The Activision Hack and the Need for Better Practices

Hackers want to break into company networks. That’s not surprising. What is surprising is how many breaches succeed with devastatingly simple techniques. We saw that in September with Uber, and we’re just now learning about another jaw-dropping hack that reportedly hit Activision in December.

According to reports, threat actors used a smishing attack (SMS phishing) to extract a two-factor authentication code–also sent via SMS–from a user with high network privileges. It took the threat actors a few tries with different employees, but eventually they were able to fool someone. 

It’s not hard to imagine how it happened. You’re busy living your life. Maybe you’re taking out the laundry, the kids need attention, you’re checking your phone before heading into a restaurant. And right then, at exactly the wrong time, you receive exactly the right message that tricks you into handing over information you shouldn’t.

Looking back you might think the smish was obvious, but catch you at the wrong moment and the most hyper aware person can be taken in. 

Humans: The Forever Exploit

Even as computer systems become more secure, the human element will always be a problem, because nobody is perfect–all it takes is one mistake to let the bad guys in. That’s why the U.K.’s National Cyber Security Centre published a blog post in late 2022 calling for better practices to protect against phishing events and other hacks. Instead of expecting your people to have a 100 percent save rate, build systems that prevent attacks in the first place, as well as processes that thwart those who still get in despite your defenses.

There are a few ways that Perimeter 81 can help with this, and the first is with a well-defined set of zero trust access rules. Your company may have a wide array of cloud resources and on-prem servers, but very few people need access to every single of them.

Zero Trust Network Access (ZTNA) solves this problem with easily applied access rules for specific groups, or even individuals, for only the specific resources they need. Then, should hackers obtain credentials, it will be much harder to do serious damage to the company, because they will only be able to see what the original user of the stolen credentials could see, nothing more. 

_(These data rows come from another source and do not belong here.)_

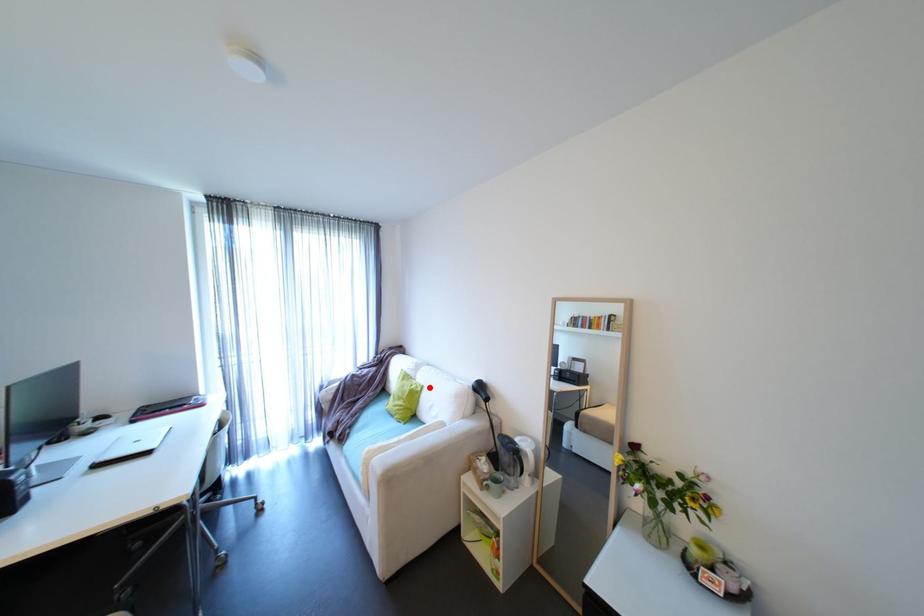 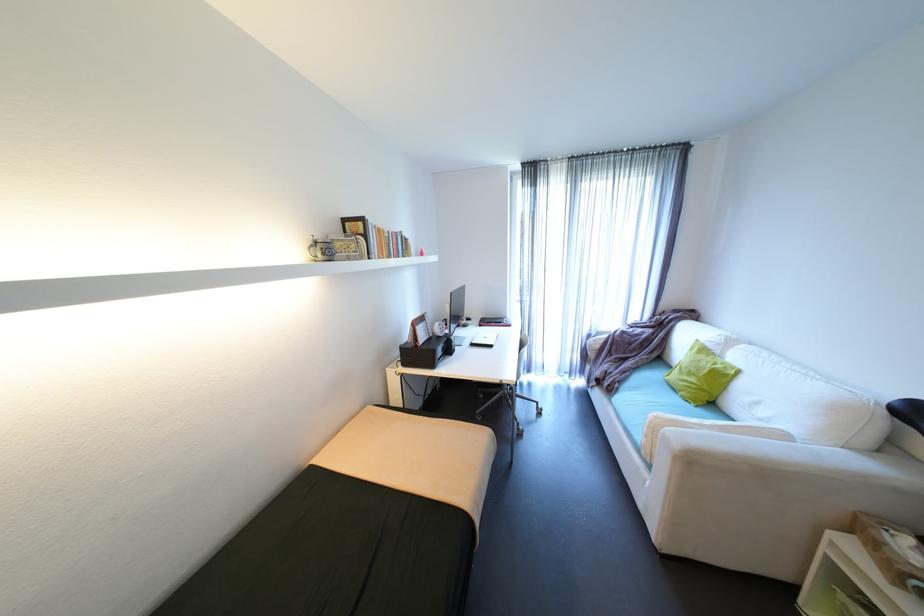 Locate, in the second image, the point that corresponds to the highlighted location in the first image.

(747, 371) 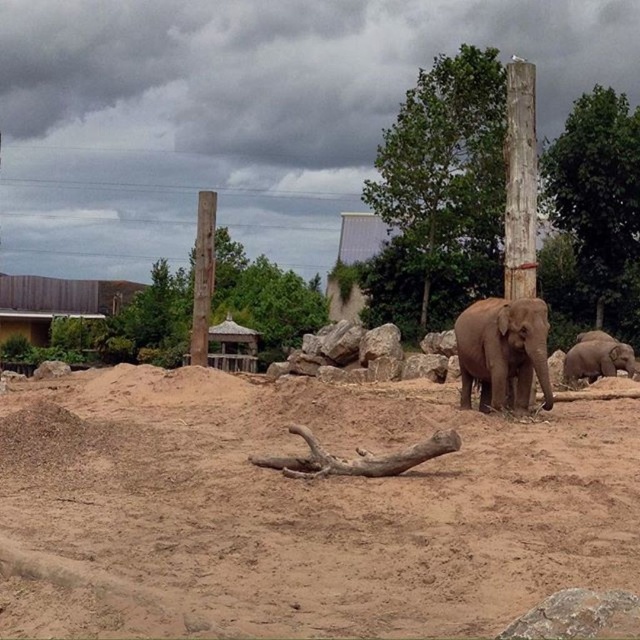 You are standing at the entrance of the zoo enclosure and want to walk towards the point marked as point (515,458). There is another point marked as point (404,209) behind it. Which point will you see first as you walk towards the first point?

You will see point (515,458) first because it is in front of point (404,209). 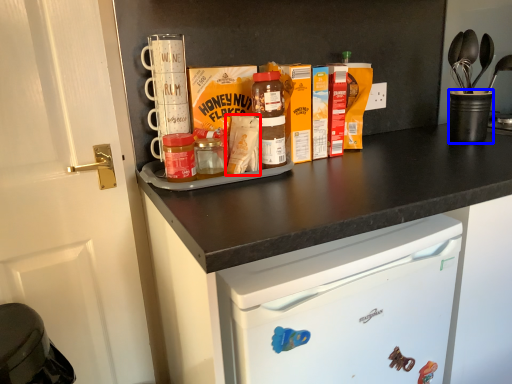 Question: Among these objects, which one is farthest to the camera, cereal (highlighted by a red box) or appliance (highlighted by a blue box)?

Choices:
 (A) cereal
 (B) appliance

Answer: (B) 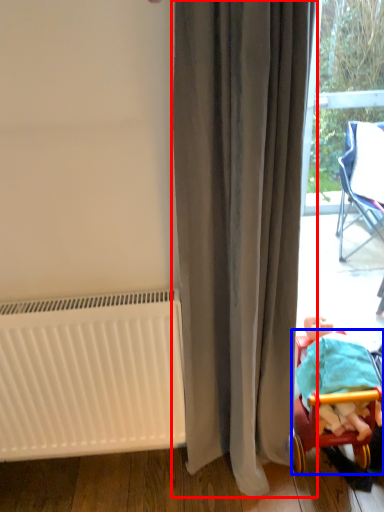 Question: Among these objects, which one is farthest to the camera, curtain (highlighted by a red box) or furniture (highlighted by a blue box)?

Choices:
 (A) curtain
 (B) furniture

Answer: (B) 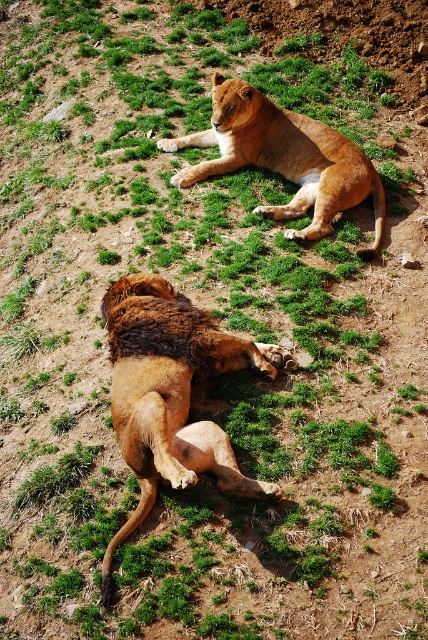 You are a wildlife photographer aiming to capture a closeup of the brown shaggy lion at lower left and the golden fur lion at upper center. Since your camera can only focus on one subject at a time, which lion should you focus on first to ensure the closest subject is in focus?

The brown shaggy lion at lower left is closer to the viewer than the golden fur lion at upper center, so you should focus on the brown shaggy lion at lower left first to ensure proper focus.

In the image of the lions resting on the grassy area, which lion is positioned to the left when observing the brown shaggy lion at lower left and the golden fur lion at upper center?

The brown shaggy lion at lower left is positioned to the left of the golden fur lion at upper center.

You are a wildlife photographer trying to capture a photo of both the brown shaggy lion at lower left and the golden fur lion at upper center. Since you want to ensure both lions are clearly visible in the frame, which lion should you focus on first to account for their sizes?

The brown shaggy lion at lower left has a greater height compared to the golden fur lion at upper center, so you should focus on the brown shaggy lion at lower left first because it is larger and requires more attention to ensure clarity in the photo. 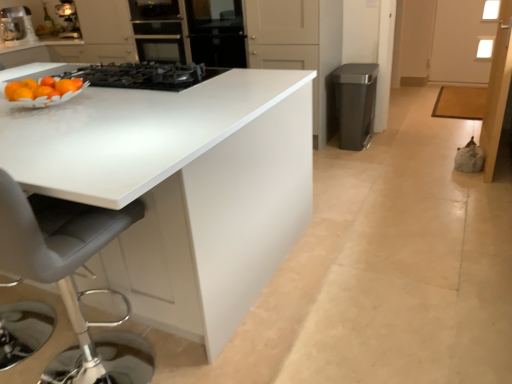 Question: Is metallic silver coffee maker at upper left to the right of satin metallic trash can at right from the viewer's perspective?

Choices:
 (A) no
 (B) yes

Answer: (A)

Question: From the image's perspective, is metallic silver coffee maker at upper left on satin metallic trash can at right?

Choices:
 (A) yes
 (B) no

Answer: (A)

Question: Is metallic silver coffee maker at upper left far away from satin metallic trash can at right?

Choices:
 (A) no
 (B) yes

Answer: (B)

Question: Can you confirm if metallic silver coffee maker at upper left is smaller than satin metallic trash can at right?

Choices:
 (A) yes
 (B) no

Answer: (A)

Question: Considering the relative sizes of metallic silver coffee maker at upper left and satin metallic trash can at right in the image provided, is metallic silver coffee maker at upper left shorter than satin metallic trash can at right?

Choices:
 (A) no
 (B) yes

Answer: (B)

Question: From a real-world perspective, does metallic silver coffee maker at upper left stand above satin metallic trash can at right?

Choices:
 (A) yes
 (B) no

Answer: (A)

Question: Can you confirm if black matte gas stove at upper center is taller than metallic silver coffee maker at upper left?

Choices:
 (A) yes
 (B) no

Answer: (B)

Question: Is black matte gas stove at upper center surrounding metallic silver coffee maker at upper left?

Choices:
 (A) no
 (B) yes

Answer: (A)

Question: Is black matte gas stove at upper center to the left of metallic silver coffee maker at upper left from the viewer's perspective?

Choices:
 (A) no
 (B) yes

Answer: (A)

Question: Is black matte gas stove at upper center bigger than metallic silver coffee maker at upper left?

Choices:
 (A) yes
 (B) no

Answer: (A)

Question: Is black matte gas stove at upper center in contact with metallic silver coffee maker at upper left?

Choices:
 (A) no
 (B) yes

Answer: (A)

Question: Is black matte gas stove at upper center thinner than metallic silver coffee maker at upper left?

Choices:
 (A) yes
 (B) no

Answer: (B)

Question: Is black glass oven at center beside satin metallic trash can at right?

Choices:
 (A) yes
 (B) no

Answer: (B) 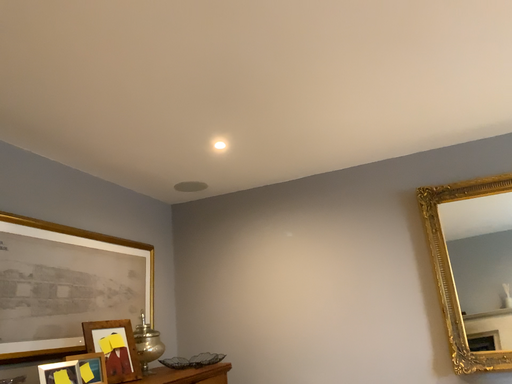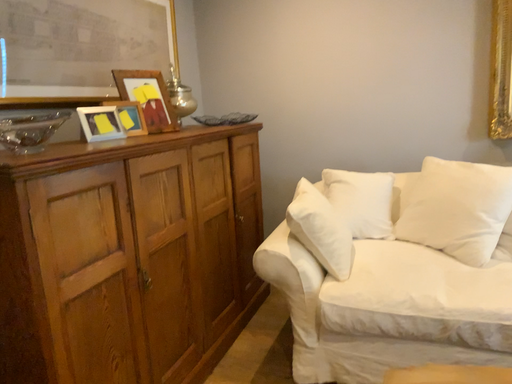 Question: How did the camera likely rotate when shooting the video?

Choices:
 (A) rotated upward
 (B) rotated downward

Answer: (B) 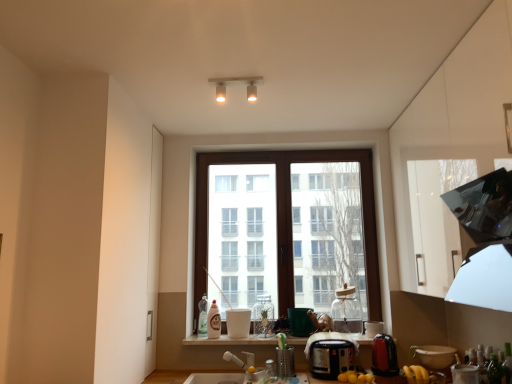 Question: Considering the positions of white glossy bottle at center, which ranks as the 2th bottle in left-to-right order, and matte white light fixture at upper center in the image, is white glossy bottle at center, which ranks as the 2th bottle in left-to-right order, wider or thinner than matte white light fixture at upper center?

Choices:
 (A) wide
 (B) thin

Answer: (A)

Question: From the image's perspective, is white glossy bottle at center, the third bottle from the front, positioned above or below matte white light fixture at upper center?

Choices:
 (A) above
 (B) below

Answer: (B)

Question: Which is nearer to the brown wooden window at center?

Choices:
 (A) white glossy window sill at lower center
 (B) matte white bowl at lower right, acting as the 1th appliance starting from the right
 (C) matte black kettle at lower right, positioned as the 5th appliance in left-to-right order
 (D) white glossy cup at center, which appears as the 1th appliance when viewed from the left
 (E) clear glass jar at center, the third bottle when ordered from back to front

Answer: (E)

Question: Which is farther from the green glass bottle at lower right, marked as the 4th bottle in a left-to-right arrangement?

Choices:
 (A) matte black kettle at lower right, positioned as the 5th appliance in left-to-right order
 (B) white glossy cup at center, which appears as the 1th appliance when viewed from the left
 (C) black plastic toaster at center, the 4th appliance viewed from the right
 (D) white glossy bottle at center, which is the second bottle in back-to-front order
 (E) matte white light fixture at upper center

Answer: (E) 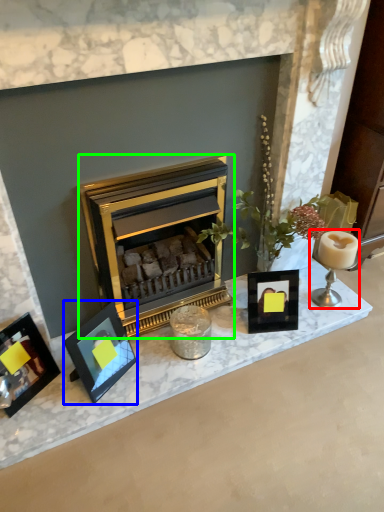 Question: Estimate the real-world distances between objects in this image. Which object is farther from candle holder (highlighted by a red box), picture frame (highlighted by a blue box) or wood burning stove (highlighted by a green box)?

Choices:
 (A) picture frame
 (B) wood burning stove

Answer: (A)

Restrictive permissions must also work in concert with continuous verification of context- and device-based rules. These can be rules about location, or times of day that resources are available. Managed devices, meanwhile, should meet specific device security standards before gaining access to company resources. Called Device Posture Check (DPC) these rules can include requirements for a certain antivirus suite, a minimum operating system version, a custom security certificate, and more. 

Steps for Privileged Accounts

Context and zero trust access rules are a fantastic approach when we’re talking about marketing or sales teams. But what happens if threat actors are able to harvest the credentials of someone who has much broader access to the system, and company trade secrets?

In these cases, there are a few extra things you can do. First, the multi-factor authentication steps for those users must be the highest possible that your identity provider supports. Physical keys are a good option as they can more easily prevent attempts to obtain MFA authorization codes. Enhanced verification options that require you to match numbers between the screen and a mobile application could also work. The important thing is to make it hard for employees to simply push a button or accidentally supply MFA codes providing access to unwanted visitors.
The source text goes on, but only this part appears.